◆ To do ◆
Every record below must be retyped exactly, with the pictures left out.
____ Entries provided
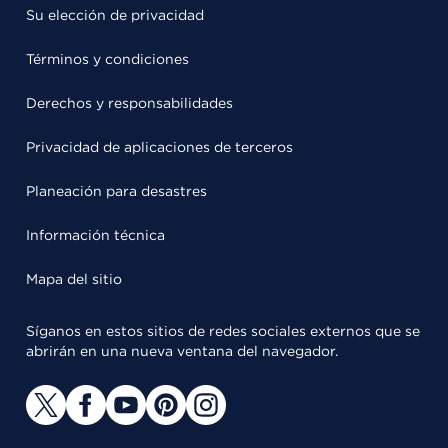
Su elección de privacidad
Términos y condiciones
Derechos y responsabilidades
Privacidad de aplicaciones de terceros
Planeación para desastres
Información técnica
Mapa del sitio
Síganos en estos sitios de redes sociales externos que se
abrirán en una nueva ventana del navegador.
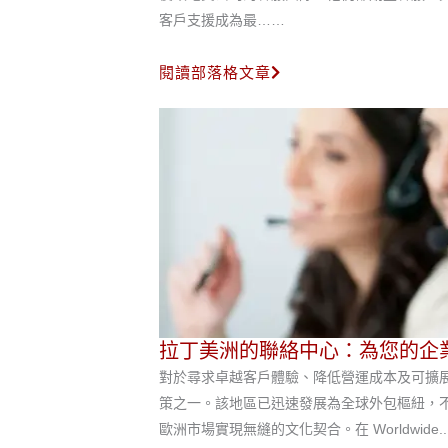
客戶支援成為最……
閱讀部落格文章
拉丁美洲的聯絡中心：為您的企
對於尋求卓越客戶體驗、降低營運成本及可擴
策之一。該地區已迅速發展為全球外包樞紐，
歐洲市場實現無縫的文化契合。在 Worldwide..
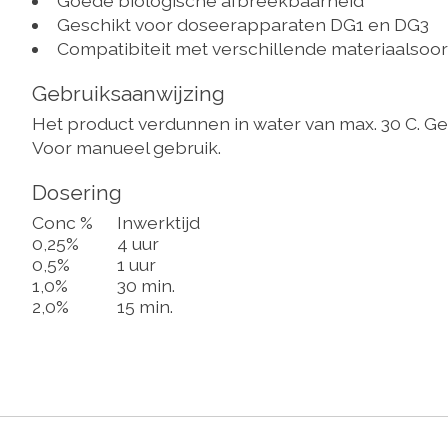
Goede biologische afbreekbaarheid
Geschikt voor doseerapparaten DG1 en DG3
Compatibiteit met verschillende materiaalsoor
Gebruiksaanwijzing
Het product verdunnen in water van max. 30 C. G
Voor manueel gebruik.
Dosering
Conc %
Inwerktijd
0,25%
4 uur
0,5%
1 uur
1,0%
30 min.
2,0%
15 min.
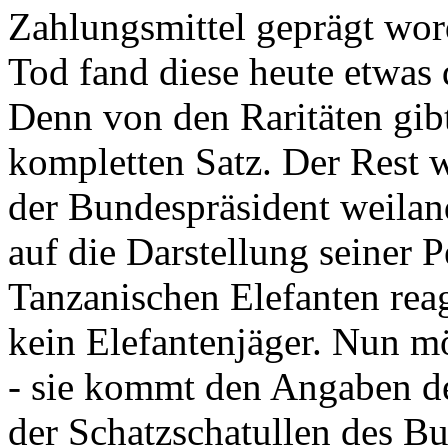
Zahlungsmittel geprägt wor
Tod fand diese heute etwas 
Denn von den Raritäten gibt
kompletten Satz. Der Rest
der Bundespräsident weila
auf die Darstellung seiner 
Tanzanischen Elefanten reagie
kein Elefantenjäger. Nun m
- sie kommt den Angaben de
der Schatzschatullen des Bu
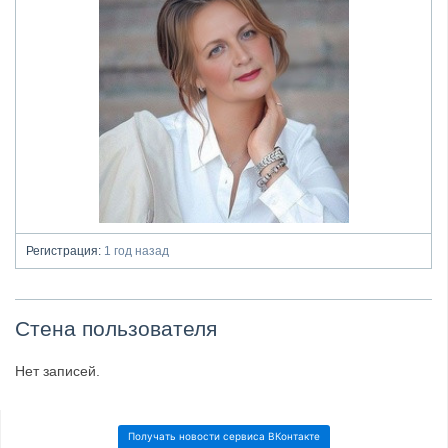
Регистрация:
1 год назад
Стена пользователя
Нет записей.
Получать новости сервиса ВКонтакте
________
◆ Finished task ◆
Su elección de privacidad
Términos y condiciones
Derechos y responsabilidades
Privacidad de aplicaciones de terceros
Planeación para desastres
Información técnica
Mapa del sitio
Síganos en estos sitios de redes sociales externos que se
abrirán en una nueva ventana del navegador.
客戶支援成為最……
閱讀部落格文章
拉丁美洲的聯絡中心：為您的企
對於尋求卓越客戶體驗、降低營運成本及可擴
策之一。該地區已迅速發展為全球外包樞紐，
歐洲市場實現無縫的文化契合。在 Worldwide..
Goede biologische afbreekbaarheid
Geschikt voor doseerapparaten DG1 en DG3
Compatibiteit met verschillende materiaalsoor
Gebruiksaanwijzing
Het product verdunnen in water van max. 30 C. G
Voor manueel gebruik.
Dosering
Conc %
Inwerktijd
0,25%
4 uur
0,5%
1 uur
1,0%
30 min.
2,0%
15 min.
Zahlungsmittel geprägt wor
Tod fand diese heute etwas 
Denn von den Raritäten gibt
kompletten Satz. Der Rest
der Bundespräsident weila
auf die Darstellung seiner 
Tanzanischen Elefanten reagie
kein Elefantenjäger. Nun m
- sie kommt den Angaben de
der Schatzschatullen des Bu
Регистрация:
1 год назад
Стена пользователя
Нет записей.
Получать новости сервиса ВКонтакте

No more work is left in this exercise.